Já as últimas três estatais que administram os portos públicos brasileiros estão muito abaixo da média da série história. A Companhia Docas da Bahia atingiu apenas 14,2% do seu potencial em investimentos, o que significa execução de R$ 24,8 milhões dos R$ 174,4 milhões autorizados. 

A Companhia Docas do Rio de Janeiro se saiu ainda pior. Ela orçou R$ 151,1 milhões para serem gastos ao longo do ano passado, mas só R$ 13,1 milhões foram pagos, o que revela execução de 8,7%. Por fim, a Companhia Docas do Maranhão, que, pelo segundo ano consecutivo, não desembolsou um real dos R$ 40 mil previstos. A Secretária de Portos justificou o baixo desempenho demonstrado por conta de três principais fatores. 

O primeiro é a existência de empreendimentos, cujos recursos não foram repassados para as Companhias Docas em virtude de problemas que levaram a paralisações nas obras, a exemplo das judicializações. Alegou, ainda, o volume e a complexidade das obras do setor portuário e, por fim, grande interdependência de atores externos para a execução dos empreendimentos, tais como as questões ambientais. 

O Ministério dos Transportes informou que os R$ 40 mil previstos à Companhia Docas do Maranhão seriam destinados a compra de equipamentos e materiais permanentes, no entanto, não houve necessidade de tais aquisições. 

Panorama do setor portuário brasileiro 

O último relatório publicado pela Agência Nacional de Transportes Aquaviários (Antaq), o “Relatório Estatístico Semestral da Antaq”, referente ao primeiro semestre de 2014, revelou que dois dos nove maiores portos brasileiros reduziram a carga movimentada. O único porto administrado pela Companhia Docas do Estado de São Paulo, o de Santos, é a principal porta de entrada e saída das exportações e importações brasileiras. 

Apesar da estatal ter apresentado a melhor execução entre as Companhias, o relatório revela que a movimentação sofreu retração. No primeiro semestre de 2013, 47,9 milhões de toneladas em cargas para exportação saíram pelo porto. 

No mesmo período do ano passado, o peso foi de 44,1 milhões de toneladas. Sendo assim, houve queda de 8% nas exportações realizadas pelo terminal. O comércio dos produtos agrícolas, provavelmente, foram os mais prejudicados, pois mais de 50% da exportação de produtos agrícolas brasileiros são escoados pelo complexo portuário santista. 

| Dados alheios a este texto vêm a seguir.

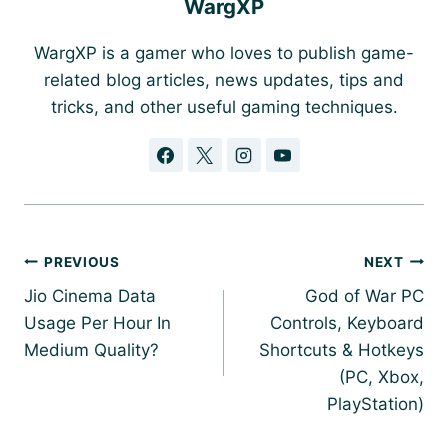
WargXP
WargXP is a gamer who loves to publish game-
related blog articles, news updates, tips and
tricks, and other useful gaming techniques.
Post
PREVIOUS
NEXT
navigation
Jio Cinema Data
God of War PC
Usage Per Hour In
Controls, Keyboard
Medium Quality?
Shortcuts & Hotkeys
(PC, Xbox,
PlayStation)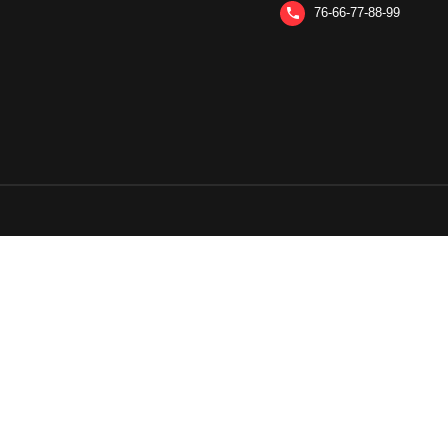
76-66-77-88-99
phone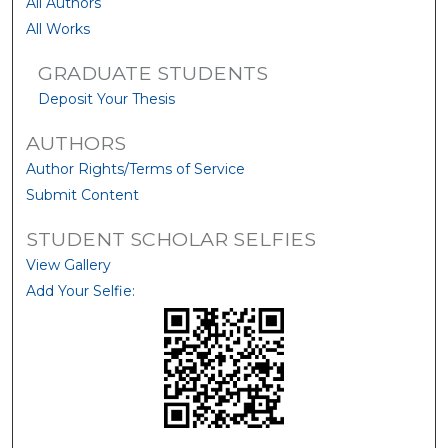
All Authors
All Works
GRADUATE STUDENTS
Deposit Your Thesis
AUTHORS
Author Rights/Terms of Service
Submit Content
STUDENT SCHOLAR SELFIES
View Gallery
Add Your Selfie: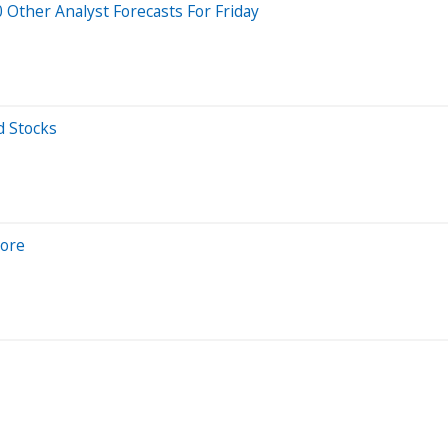
Other Analyst Forecasts For Friday
d Stocks
nore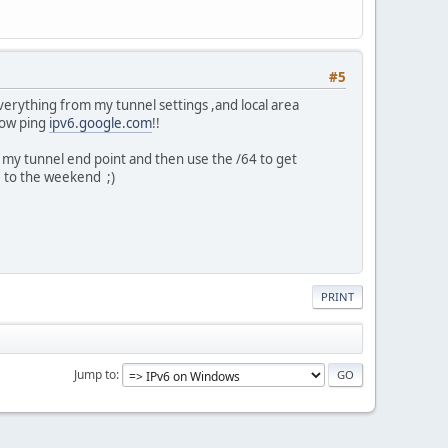
#5
verything from my tunnel settings ,and local area
now ping
ipv6.google.com
!!
s my tunnel end point and then use the /64 to get
e to the weekend ;)
PRINT
Jump to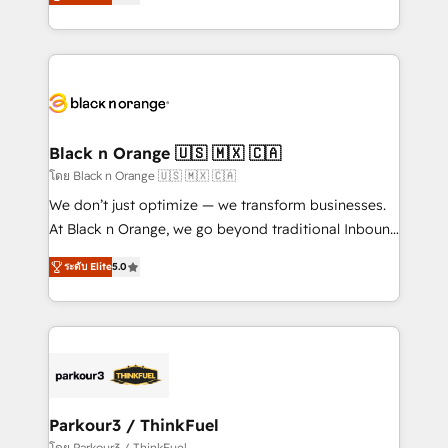
réussite des entreprises passe par l’innovation web,
them a trusted reputation within the HubSpot
le marketing digital, et la relation client ! C'est
ecosystem as a reliable partner capable of delivering
pourquoi, nos experts sont à la fois capables de
remarkable experiences for our most sophisticated
gérer votre projet de création de site internet, votre
clients.” - Brian Garvey, VP, Solutions Partner
référencement, votre stratégie digitale et le pilotage
Program, HubSpot.
et l'intégration d'HubSpot ! Les grandes phases d'un
projet HubSpot avec DIGITALISIM : 🧽 Nettoyage,
Black n Orange 🇺🇸 🇲🇽 🇨🇦
migration et intégration des bases de données. 🚀
โดย Black n Orange 🇺🇸 🇲🇽 🇨🇦
Développement des interfaces avec vos logiciels
We don’t just optimize — we transform businesses.
métiers ⚙️ Configuration de la plateforme HubSpot
At Black n Orange, we go beyond traditional Inbound
📈 Configuration de rapports et tableaux de bord 🤝
Marketing with our exclusive methodologies:
Book Process & Guidelines utilisateurs 🎓
ระดับ Elite
5.0
BOOMS and BOOST. Together, they form a powerful
Formations des utilisateurs
combination that has driven success for over 800
businesses worldwide. As Elite HubSpot Partners, we
specialize in crafting high-performance growth
strategies that integrate data-driven marketing,
automation, and revenue intelligence to help
companies scale faster and smarter. 🔹 BOOMS:
Parkour3 / ThinkFuel
Demand generation for all your buyers With BOOMS,
โดย Parkour3 / ThinkFuel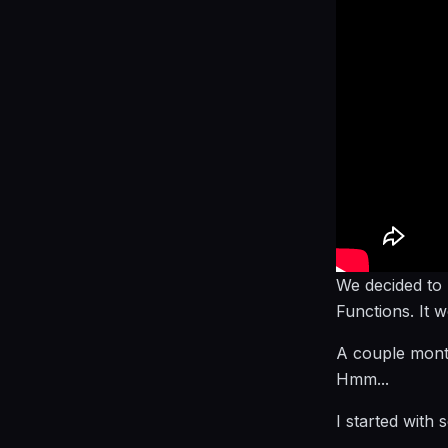
We decided to
Functions. It 
A couple month
Hmm...
I started with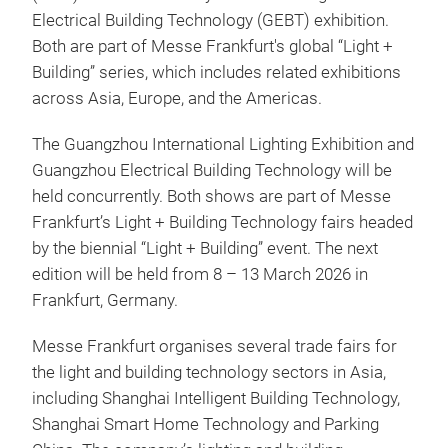
Electrical Building Technology (GEBT) exhibition.
Both are part of Messe Frankfurt's global “Light +
Building” series, which includes related exhibitions
across Asia, Europe, and the Americas.
The Guangzhou International Lighting Exhibition and
Guangzhou Electrical Building Technology will be
held concurrently. Both shows are part of Messe
Frankfurt’s Light + Building Technology fairs headed
by the biennial “Light + Building” event. The next
edition will be held from 8 – 13 March 2026 in
Frankfurt, Germany.
Messe Frankfurt organises several trade fairs for
the light and building technology sectors in Asia,
including Shanghai Intelligent Building Technology,
Shanghai Smart Home Technology and Parking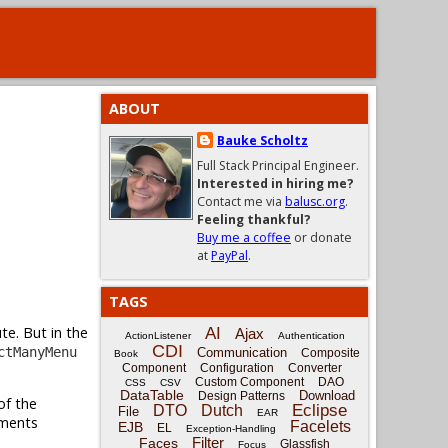
ABOUT
Bauke Scholtz
Full Stack Principal Engineer.
Interested in hiring me?
Contact me via
balusc.org
.
Feeling thankful?
Buy me a coffee
or donate
at
PayPal
.
TAGS
te. But in the
AI
Ajax
ActionListener
Authentication
CDI
ctManyMenu
Communication
Composite
Book
Component
Configuration
Converter
Custom Component
DAO
CSS
CSV
DataTable
Download
Design Patterns
of the
Eclipse
DTO
Dutch
File
EAR
ments
Facelets
EJB
EL
Exception-Handling
Filter
Faces
Glassfish
Focus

O do Rio de Janeiro, o nono mais importante entre os portos organizados do país, também reduziu a movimentação. No primeiro semestre de 2014, 3,9 milhões de toneladas em produtos agrícolas e industriais saíram pelo porto, contra 3,6 milhões de toneladas no mesmo período de 2013. 

Sendo assim, houve retração de 9% nas exportações realizadas pelo terminal carioca. É possível ter uma ideia da importância dos portos na balança comercial favorável do país ao mensurar o quanto do escoamento dos produtos nacionais é efetuado por meio deles. Segundo o relatório, os terminais portuários foram responsáveis por 84% dos recursos arrecadados por meio da exportação. 

Quanto às toneladas, os portos escoaram 98% de toda a carga nacional. O granel mineral é o produto nacional mais requerido internacionalmente. No primeiro semestre do ano passado, o Brasil exportou 160,7 milhões de toneladas de minério de ferro. Como revelou o relatório, quase um terço desse total, 52,3 milhões de toneladas do minério, foi escoado por meio de um único porto privado, o Ponta da Madeira, no Maranhão. Dos 12 portos responsáveis pela saída do produto, apenas dois são públicos. 

Os terminais privados, no geral, ultrapassam os públicos em movimentação de cargas. No primeiro semestre de 2014, os portos públicos exportaram 167,4 milhões de toneladas contra 157,8 milhões de toneladas no ano anterior. Já os portos privados exportaram 292,9 milhões de toneladas no mesmo período do ano passado e 279,7 milhões de toneladas em 2013.